Task inputs >>
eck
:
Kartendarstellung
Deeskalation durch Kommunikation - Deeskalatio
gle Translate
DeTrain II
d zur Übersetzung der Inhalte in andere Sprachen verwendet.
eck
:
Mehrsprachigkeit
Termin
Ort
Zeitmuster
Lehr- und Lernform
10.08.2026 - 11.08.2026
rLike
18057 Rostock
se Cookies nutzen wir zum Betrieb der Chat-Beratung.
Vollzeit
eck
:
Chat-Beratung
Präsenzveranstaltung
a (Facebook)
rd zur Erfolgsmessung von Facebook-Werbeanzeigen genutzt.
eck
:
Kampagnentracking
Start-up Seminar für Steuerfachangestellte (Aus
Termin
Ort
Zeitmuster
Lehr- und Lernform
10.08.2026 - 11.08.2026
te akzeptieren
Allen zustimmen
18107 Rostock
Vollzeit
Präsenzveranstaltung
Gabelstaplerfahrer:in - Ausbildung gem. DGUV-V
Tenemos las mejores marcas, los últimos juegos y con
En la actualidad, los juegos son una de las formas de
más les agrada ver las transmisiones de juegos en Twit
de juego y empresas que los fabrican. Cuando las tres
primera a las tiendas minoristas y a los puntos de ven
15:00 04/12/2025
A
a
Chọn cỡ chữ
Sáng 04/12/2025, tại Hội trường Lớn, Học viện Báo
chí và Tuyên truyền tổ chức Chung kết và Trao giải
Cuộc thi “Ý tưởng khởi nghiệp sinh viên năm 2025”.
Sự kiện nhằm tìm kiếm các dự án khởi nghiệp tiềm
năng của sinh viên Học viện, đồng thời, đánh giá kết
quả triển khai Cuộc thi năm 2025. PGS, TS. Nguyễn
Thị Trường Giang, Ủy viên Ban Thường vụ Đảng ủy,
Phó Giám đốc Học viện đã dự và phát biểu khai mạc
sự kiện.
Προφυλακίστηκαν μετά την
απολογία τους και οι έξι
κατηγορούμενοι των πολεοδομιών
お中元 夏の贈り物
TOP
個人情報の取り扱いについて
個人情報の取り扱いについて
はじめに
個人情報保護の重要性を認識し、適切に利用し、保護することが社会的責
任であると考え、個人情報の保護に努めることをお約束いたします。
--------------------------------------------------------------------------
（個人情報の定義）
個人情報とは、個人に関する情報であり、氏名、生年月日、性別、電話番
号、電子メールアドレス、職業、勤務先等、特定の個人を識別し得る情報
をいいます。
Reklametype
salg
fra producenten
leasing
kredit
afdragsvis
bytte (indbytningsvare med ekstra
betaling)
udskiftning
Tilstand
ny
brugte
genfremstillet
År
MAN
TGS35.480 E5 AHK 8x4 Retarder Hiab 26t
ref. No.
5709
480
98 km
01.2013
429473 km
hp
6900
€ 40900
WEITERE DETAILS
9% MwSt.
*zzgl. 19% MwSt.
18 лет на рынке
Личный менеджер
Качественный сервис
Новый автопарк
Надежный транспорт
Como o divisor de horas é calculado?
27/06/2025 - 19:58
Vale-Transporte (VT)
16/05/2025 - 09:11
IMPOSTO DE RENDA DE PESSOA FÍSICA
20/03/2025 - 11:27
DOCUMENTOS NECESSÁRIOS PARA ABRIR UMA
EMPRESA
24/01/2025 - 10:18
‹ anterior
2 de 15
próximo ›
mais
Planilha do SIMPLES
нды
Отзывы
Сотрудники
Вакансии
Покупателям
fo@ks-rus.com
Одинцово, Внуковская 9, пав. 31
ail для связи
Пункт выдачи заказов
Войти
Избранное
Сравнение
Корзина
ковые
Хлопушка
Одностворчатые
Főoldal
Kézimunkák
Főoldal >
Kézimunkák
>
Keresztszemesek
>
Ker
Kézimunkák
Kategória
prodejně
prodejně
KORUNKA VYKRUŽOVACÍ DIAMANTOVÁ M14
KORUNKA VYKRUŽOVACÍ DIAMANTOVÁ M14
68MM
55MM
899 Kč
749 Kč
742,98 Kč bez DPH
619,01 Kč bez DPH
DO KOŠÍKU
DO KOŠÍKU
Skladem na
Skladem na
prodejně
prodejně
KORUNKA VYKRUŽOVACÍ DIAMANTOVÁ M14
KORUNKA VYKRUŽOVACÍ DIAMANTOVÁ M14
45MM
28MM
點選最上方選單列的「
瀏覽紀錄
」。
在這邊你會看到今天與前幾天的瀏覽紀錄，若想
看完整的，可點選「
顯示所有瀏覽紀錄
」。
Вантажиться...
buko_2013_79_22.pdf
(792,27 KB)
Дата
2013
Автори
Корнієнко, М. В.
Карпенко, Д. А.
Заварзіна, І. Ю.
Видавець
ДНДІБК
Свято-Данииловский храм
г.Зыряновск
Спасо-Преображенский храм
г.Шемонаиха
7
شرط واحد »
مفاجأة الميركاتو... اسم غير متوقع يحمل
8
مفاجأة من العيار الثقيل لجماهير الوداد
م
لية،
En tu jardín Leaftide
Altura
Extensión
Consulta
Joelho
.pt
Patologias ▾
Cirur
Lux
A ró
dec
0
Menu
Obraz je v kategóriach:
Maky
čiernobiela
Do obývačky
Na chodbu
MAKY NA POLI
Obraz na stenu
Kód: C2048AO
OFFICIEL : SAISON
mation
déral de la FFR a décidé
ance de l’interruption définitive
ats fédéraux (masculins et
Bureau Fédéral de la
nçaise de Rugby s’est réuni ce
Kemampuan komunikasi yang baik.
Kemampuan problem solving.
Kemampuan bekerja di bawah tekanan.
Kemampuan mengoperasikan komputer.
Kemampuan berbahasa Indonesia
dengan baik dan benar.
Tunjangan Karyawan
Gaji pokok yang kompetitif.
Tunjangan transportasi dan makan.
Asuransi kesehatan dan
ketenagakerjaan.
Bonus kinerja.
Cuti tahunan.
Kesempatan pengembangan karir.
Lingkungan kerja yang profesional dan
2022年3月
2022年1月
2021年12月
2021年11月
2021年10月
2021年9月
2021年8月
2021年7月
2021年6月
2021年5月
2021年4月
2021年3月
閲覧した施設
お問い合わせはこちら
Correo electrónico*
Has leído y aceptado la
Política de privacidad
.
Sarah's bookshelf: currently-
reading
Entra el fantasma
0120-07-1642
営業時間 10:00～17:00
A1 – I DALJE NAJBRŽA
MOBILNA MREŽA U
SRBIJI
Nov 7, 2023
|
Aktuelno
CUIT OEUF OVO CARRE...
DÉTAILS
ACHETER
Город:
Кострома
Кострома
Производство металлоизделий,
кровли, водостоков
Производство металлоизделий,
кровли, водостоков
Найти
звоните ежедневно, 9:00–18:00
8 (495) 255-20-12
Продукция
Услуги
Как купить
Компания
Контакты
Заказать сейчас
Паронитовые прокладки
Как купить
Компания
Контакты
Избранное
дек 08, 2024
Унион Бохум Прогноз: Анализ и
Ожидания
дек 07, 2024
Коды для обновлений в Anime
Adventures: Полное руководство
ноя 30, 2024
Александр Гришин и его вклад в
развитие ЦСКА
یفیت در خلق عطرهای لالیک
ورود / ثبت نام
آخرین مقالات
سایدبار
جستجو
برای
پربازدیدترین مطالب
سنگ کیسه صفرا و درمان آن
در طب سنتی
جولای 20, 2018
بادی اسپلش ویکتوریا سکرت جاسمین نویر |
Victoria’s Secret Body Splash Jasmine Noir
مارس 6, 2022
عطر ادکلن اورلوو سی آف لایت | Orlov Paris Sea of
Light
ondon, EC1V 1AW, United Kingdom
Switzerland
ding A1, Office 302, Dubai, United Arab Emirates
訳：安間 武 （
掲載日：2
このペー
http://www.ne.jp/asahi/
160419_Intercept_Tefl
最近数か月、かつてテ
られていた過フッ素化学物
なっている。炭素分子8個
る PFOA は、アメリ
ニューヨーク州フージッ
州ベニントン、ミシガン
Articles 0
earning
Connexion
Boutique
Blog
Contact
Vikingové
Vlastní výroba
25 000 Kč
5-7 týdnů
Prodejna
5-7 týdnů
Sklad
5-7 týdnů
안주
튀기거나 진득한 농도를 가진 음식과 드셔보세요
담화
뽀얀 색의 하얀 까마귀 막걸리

Activity >> Bring together all lines in the records where the word "sinh" is found.

Result >>
Cuộc thi “Ý tưởng khởi nghiệp sinh viên năm 2025”.
năng của sinh viên Học viện, đồng thời, đánh giá kết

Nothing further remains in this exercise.